Problem statement: Among the entries, find the lines with the string "tashqari" and report them.

Input data:
=== Begin Enclosure ===
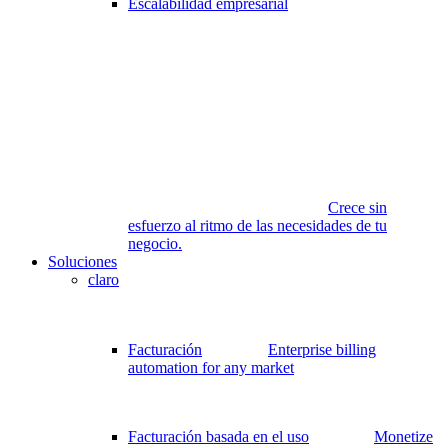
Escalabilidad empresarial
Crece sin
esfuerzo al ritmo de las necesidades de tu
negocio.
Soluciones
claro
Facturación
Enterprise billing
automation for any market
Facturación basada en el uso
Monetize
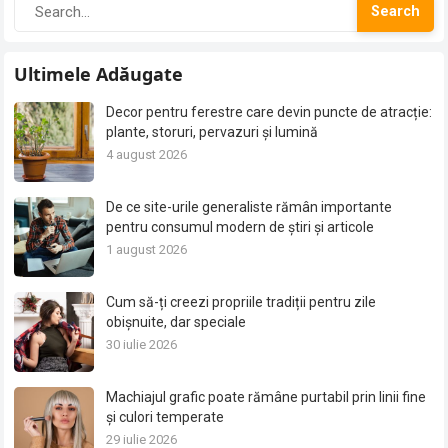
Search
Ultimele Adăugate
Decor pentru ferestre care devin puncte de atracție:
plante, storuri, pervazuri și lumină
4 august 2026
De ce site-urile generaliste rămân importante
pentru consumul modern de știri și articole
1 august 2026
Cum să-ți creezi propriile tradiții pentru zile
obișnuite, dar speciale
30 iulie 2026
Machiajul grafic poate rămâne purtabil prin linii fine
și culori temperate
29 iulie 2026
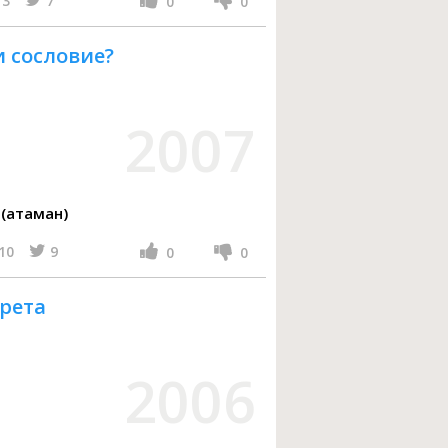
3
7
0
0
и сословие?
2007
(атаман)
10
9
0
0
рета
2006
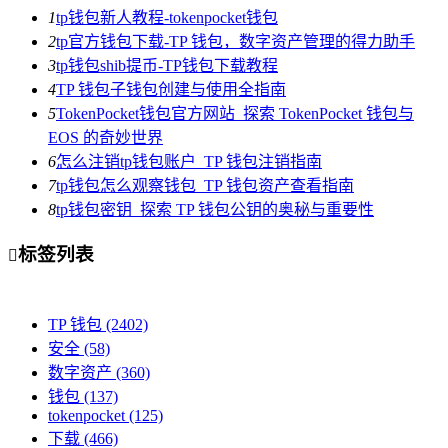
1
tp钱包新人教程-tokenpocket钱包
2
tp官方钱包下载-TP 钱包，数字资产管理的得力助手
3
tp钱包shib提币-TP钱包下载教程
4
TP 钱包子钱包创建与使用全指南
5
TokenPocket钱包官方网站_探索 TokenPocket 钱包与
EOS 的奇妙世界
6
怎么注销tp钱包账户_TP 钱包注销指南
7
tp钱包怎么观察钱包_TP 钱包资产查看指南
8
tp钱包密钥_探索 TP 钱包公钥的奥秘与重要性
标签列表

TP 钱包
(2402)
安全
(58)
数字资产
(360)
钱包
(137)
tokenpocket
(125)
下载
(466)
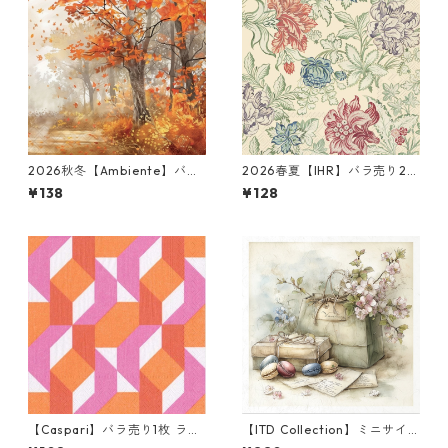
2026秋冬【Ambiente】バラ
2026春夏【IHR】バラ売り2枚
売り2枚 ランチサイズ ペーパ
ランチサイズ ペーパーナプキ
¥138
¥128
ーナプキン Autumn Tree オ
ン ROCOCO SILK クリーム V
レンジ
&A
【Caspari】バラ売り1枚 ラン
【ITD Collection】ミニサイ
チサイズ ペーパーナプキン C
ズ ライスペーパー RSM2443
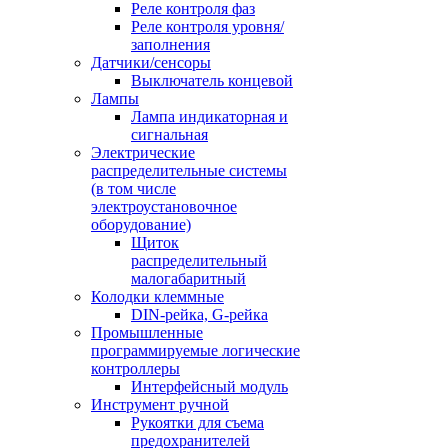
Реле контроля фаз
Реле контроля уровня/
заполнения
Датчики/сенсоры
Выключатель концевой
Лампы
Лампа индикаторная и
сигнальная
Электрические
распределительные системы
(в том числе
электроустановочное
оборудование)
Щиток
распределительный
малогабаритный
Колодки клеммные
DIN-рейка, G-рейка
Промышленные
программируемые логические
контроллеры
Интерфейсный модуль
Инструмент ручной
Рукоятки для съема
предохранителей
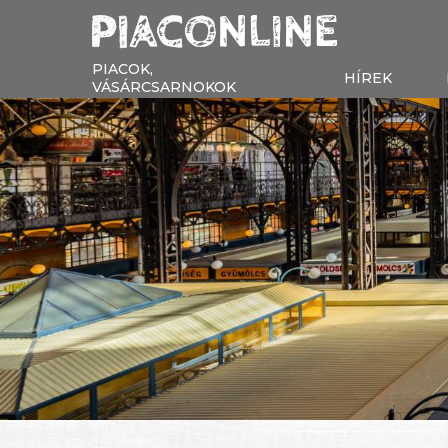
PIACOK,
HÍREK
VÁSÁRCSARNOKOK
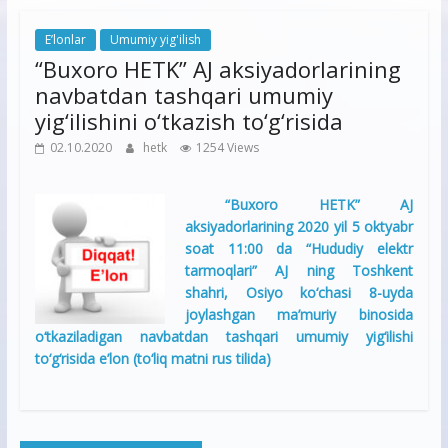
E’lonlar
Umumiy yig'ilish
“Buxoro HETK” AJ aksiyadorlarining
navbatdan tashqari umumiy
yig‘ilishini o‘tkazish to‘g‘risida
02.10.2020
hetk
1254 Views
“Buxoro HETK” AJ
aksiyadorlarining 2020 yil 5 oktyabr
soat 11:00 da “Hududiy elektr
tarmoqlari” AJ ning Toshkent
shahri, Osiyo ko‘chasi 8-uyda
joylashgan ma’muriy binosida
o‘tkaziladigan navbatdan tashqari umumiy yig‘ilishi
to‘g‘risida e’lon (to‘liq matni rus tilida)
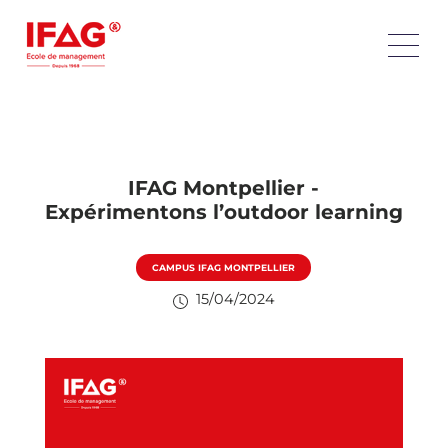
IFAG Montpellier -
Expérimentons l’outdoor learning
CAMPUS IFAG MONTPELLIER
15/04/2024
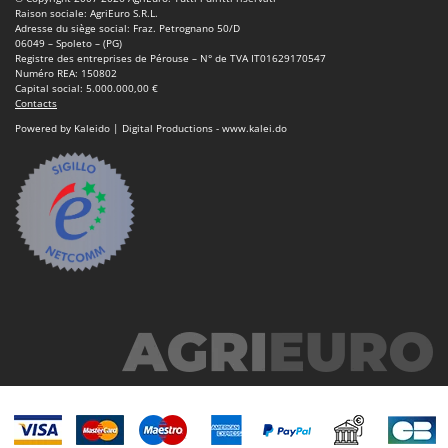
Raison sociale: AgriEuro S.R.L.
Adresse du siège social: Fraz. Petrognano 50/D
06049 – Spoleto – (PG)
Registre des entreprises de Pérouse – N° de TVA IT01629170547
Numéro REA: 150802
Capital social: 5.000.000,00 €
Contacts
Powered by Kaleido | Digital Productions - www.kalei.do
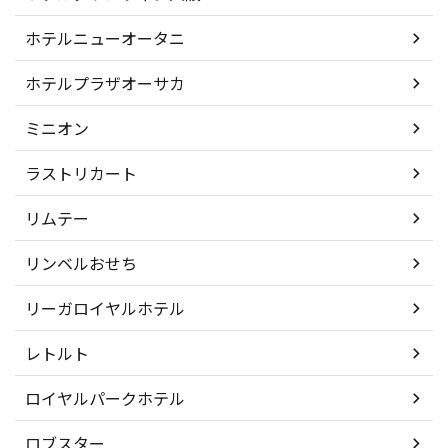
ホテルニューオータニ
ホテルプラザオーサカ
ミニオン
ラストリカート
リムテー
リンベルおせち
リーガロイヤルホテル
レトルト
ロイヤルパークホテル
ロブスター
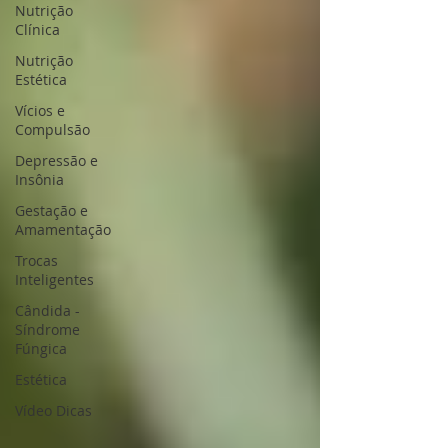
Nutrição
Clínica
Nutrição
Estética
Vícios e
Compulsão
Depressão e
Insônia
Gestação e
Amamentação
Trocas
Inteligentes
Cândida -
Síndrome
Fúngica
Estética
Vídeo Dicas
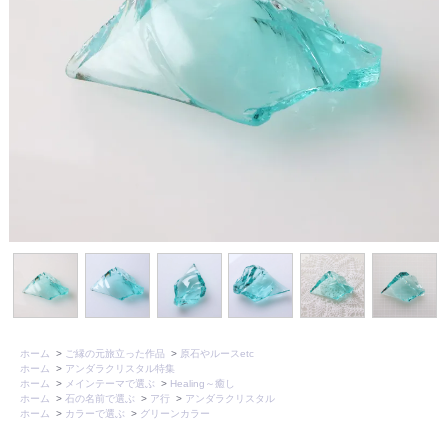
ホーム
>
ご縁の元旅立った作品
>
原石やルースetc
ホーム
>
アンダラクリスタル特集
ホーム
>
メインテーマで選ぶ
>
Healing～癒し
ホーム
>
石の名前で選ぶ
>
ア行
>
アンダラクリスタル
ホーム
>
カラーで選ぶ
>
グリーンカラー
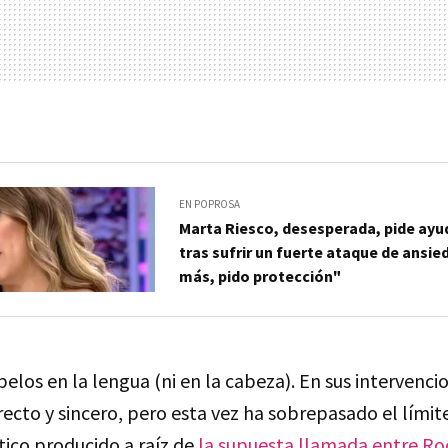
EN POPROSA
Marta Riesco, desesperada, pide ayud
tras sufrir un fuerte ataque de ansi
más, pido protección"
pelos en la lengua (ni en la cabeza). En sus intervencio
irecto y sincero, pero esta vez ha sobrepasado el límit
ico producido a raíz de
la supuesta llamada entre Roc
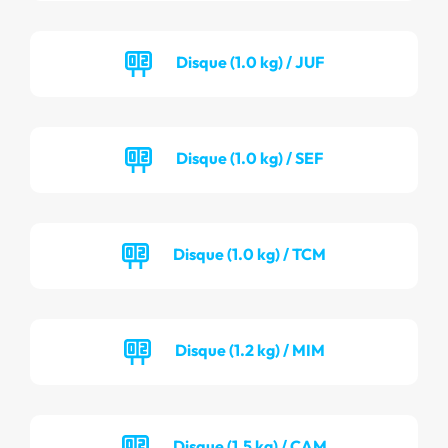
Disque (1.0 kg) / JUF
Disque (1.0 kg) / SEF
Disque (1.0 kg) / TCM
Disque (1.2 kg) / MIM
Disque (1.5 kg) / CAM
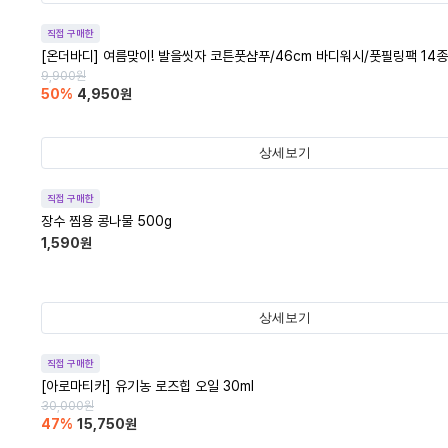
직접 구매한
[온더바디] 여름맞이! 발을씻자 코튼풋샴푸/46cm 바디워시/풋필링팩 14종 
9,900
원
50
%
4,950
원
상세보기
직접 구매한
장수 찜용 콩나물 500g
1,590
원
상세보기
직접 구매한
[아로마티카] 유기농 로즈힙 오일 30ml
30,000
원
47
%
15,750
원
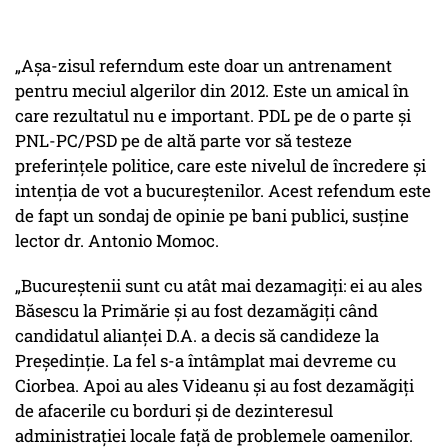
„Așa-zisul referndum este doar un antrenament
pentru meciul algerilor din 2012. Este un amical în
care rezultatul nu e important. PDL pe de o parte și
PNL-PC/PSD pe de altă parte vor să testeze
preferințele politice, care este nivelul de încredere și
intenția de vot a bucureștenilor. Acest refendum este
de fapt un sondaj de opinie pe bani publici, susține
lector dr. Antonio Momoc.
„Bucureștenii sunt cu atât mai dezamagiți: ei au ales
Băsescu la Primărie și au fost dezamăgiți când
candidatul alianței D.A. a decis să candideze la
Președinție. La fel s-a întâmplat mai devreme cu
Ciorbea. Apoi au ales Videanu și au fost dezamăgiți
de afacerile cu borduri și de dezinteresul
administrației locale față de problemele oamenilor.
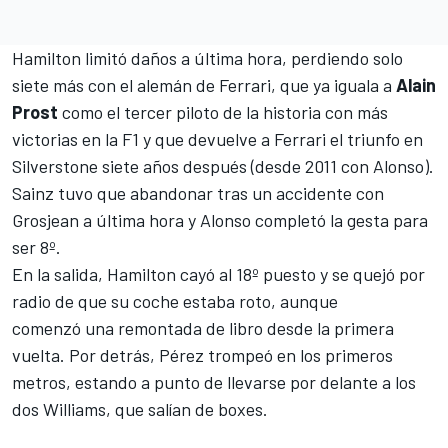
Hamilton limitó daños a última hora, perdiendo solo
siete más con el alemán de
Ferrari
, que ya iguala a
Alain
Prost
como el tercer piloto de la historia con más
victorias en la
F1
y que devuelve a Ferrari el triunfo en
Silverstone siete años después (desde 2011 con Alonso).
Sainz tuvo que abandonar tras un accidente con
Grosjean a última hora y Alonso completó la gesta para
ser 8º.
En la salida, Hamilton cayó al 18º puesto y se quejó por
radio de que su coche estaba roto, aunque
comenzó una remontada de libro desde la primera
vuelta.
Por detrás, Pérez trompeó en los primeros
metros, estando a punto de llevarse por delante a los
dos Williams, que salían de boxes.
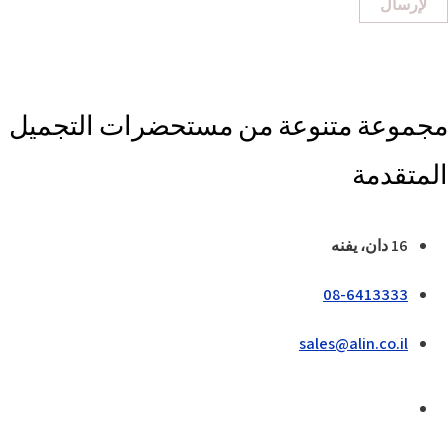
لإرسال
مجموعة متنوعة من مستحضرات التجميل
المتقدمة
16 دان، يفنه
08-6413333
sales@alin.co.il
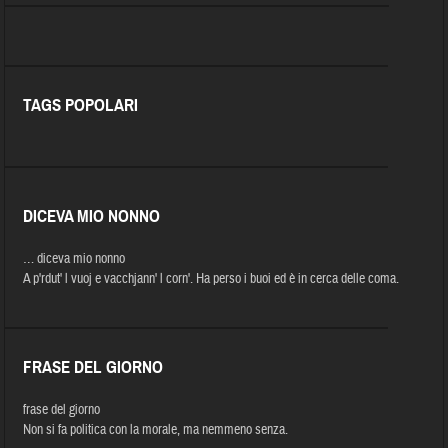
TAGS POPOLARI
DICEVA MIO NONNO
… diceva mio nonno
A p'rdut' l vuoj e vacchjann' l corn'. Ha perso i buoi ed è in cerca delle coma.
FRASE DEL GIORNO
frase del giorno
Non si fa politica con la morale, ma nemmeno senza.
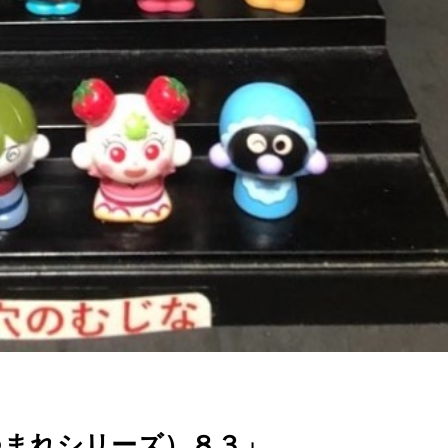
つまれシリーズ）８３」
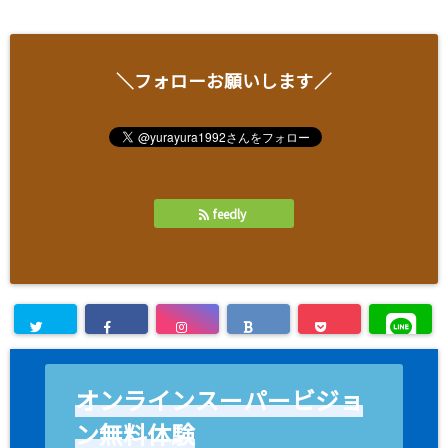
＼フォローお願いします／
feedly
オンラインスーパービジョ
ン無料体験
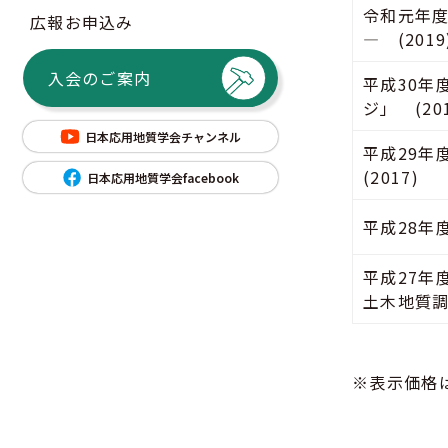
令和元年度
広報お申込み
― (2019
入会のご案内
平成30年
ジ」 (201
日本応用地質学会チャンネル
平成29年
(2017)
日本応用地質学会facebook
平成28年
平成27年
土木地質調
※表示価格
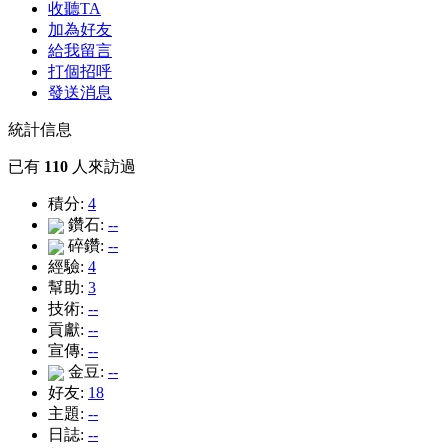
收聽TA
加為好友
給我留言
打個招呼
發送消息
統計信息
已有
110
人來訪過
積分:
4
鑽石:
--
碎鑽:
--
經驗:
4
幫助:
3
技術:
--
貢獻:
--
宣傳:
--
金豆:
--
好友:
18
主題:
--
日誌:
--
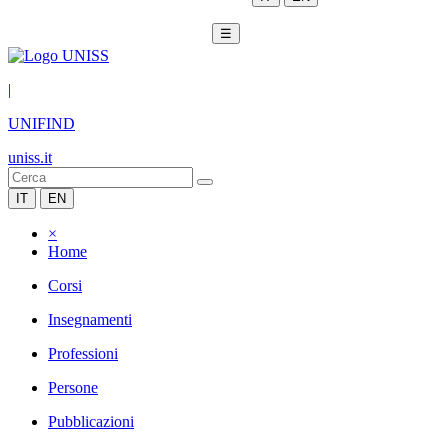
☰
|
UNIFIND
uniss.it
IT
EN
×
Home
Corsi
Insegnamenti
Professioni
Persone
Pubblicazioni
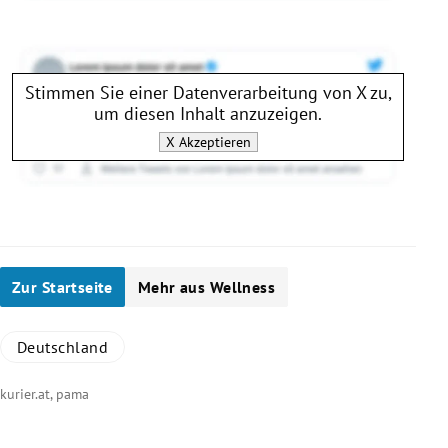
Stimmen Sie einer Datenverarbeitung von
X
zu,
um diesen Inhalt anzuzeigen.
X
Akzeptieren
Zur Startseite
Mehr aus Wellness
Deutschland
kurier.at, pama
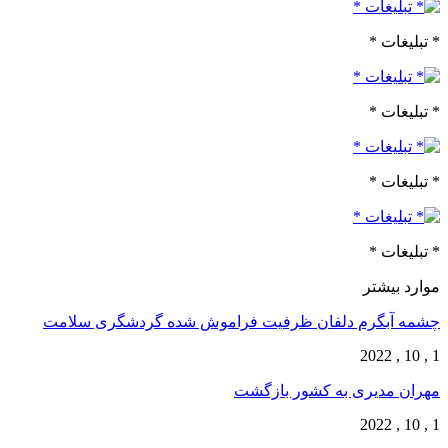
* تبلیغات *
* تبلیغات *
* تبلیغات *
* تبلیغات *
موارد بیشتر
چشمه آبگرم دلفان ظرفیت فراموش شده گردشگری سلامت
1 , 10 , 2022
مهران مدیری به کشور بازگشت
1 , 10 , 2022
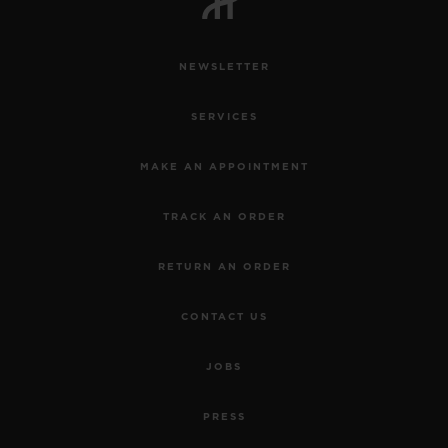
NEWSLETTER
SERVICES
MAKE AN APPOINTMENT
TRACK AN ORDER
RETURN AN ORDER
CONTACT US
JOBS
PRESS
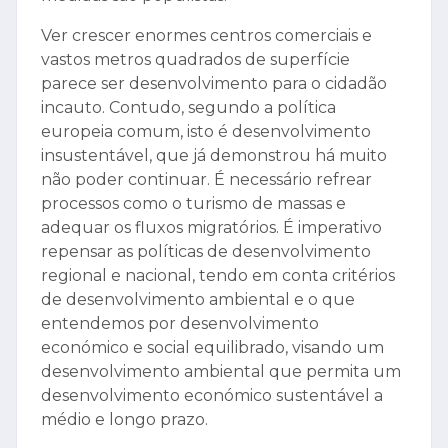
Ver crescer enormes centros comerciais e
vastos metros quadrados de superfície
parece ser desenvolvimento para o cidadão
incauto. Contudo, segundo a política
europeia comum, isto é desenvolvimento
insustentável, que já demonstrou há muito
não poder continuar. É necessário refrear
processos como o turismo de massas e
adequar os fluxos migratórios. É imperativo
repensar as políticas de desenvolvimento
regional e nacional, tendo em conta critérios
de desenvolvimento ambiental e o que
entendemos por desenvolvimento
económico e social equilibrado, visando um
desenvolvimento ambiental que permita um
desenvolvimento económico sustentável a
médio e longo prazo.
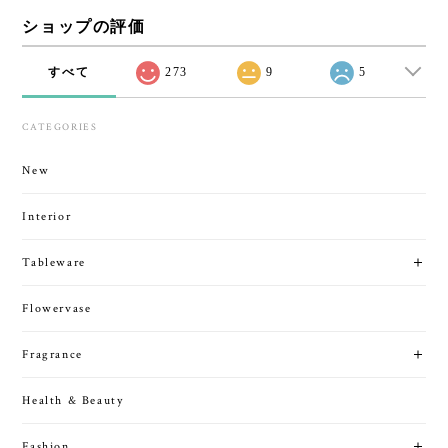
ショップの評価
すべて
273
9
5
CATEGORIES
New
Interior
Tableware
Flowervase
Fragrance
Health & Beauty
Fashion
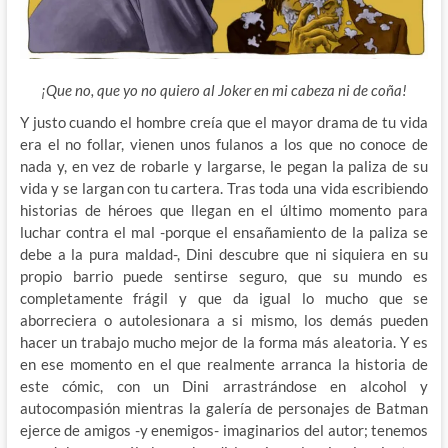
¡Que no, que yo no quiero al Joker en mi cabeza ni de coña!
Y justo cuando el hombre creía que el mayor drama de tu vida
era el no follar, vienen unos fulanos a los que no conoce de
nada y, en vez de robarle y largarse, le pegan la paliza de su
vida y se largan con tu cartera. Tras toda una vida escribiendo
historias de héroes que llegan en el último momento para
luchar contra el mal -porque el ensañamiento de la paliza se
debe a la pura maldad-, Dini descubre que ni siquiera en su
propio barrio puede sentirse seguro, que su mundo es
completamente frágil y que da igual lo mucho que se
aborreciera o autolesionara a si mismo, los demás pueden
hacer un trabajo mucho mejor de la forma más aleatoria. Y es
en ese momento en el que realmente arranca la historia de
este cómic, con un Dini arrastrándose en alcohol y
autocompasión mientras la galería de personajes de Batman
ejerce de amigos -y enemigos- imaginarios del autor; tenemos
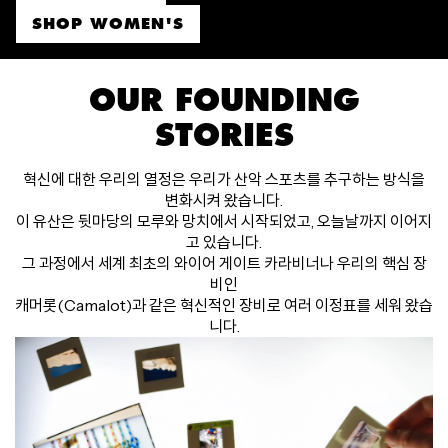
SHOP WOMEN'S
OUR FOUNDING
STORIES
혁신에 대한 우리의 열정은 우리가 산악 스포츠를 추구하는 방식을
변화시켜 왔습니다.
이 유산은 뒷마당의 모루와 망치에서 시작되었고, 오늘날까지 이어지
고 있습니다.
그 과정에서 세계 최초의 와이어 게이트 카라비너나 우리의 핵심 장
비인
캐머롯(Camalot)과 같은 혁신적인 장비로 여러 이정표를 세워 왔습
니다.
=== End Enclosure ===
Finished exercise:
navbatdan tashqari umumiy
o‘tkaziladigan navbatdan tashqari umumiy yig‘ilishi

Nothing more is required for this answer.